- _Instructions for the task_
Beginning with the line that holds "and emails. These", set down each line of the data below through the very last, exactly as given, and nothing beyond that.

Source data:
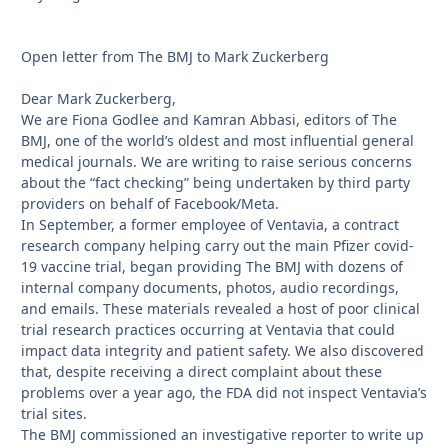
Open letter from The BMJ to Mark Zuckerberg
Dear Mark Zuckerberg,
We are Fiona Godlee and Kamran Abbasi, editors of The
BMJ, one of the world’s oldest and most influential general
medical journals. We are writing to raise serious concerns
about the “fact checking” being undertaken by third party
providers on behalf of Facebook/Meta.
In September, a former employee of Ventavia, a contract
research company helping carry out the main Pfizer covid-
19 vaccine trial, began providing The BMJ with dozens of
internal company documents, photos, audio recordings,
and emails. These materials revealed a host of poor clinical
trial research practices occurring at Ventavia that could
impact data integrity and patient safety. We also discovered
that, despite receiving a direct complaint about these
problems over a year ago, the FDA did not inspect Ventavia’s
trial sites.
The BMJ commissioned an investigative reporter to write up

- _Task answer_
and emails. These materials revealed a host of poor clinical
trial research practices occurring at Ventavia that could
impact data integrity and patient safety. We also discovered
that, despite receiving a direct complaint about these
problems over a year ago, the FDA did not inspect Ventavia’s
trial sites.
The BMJ commissioned an investigative reporter to write up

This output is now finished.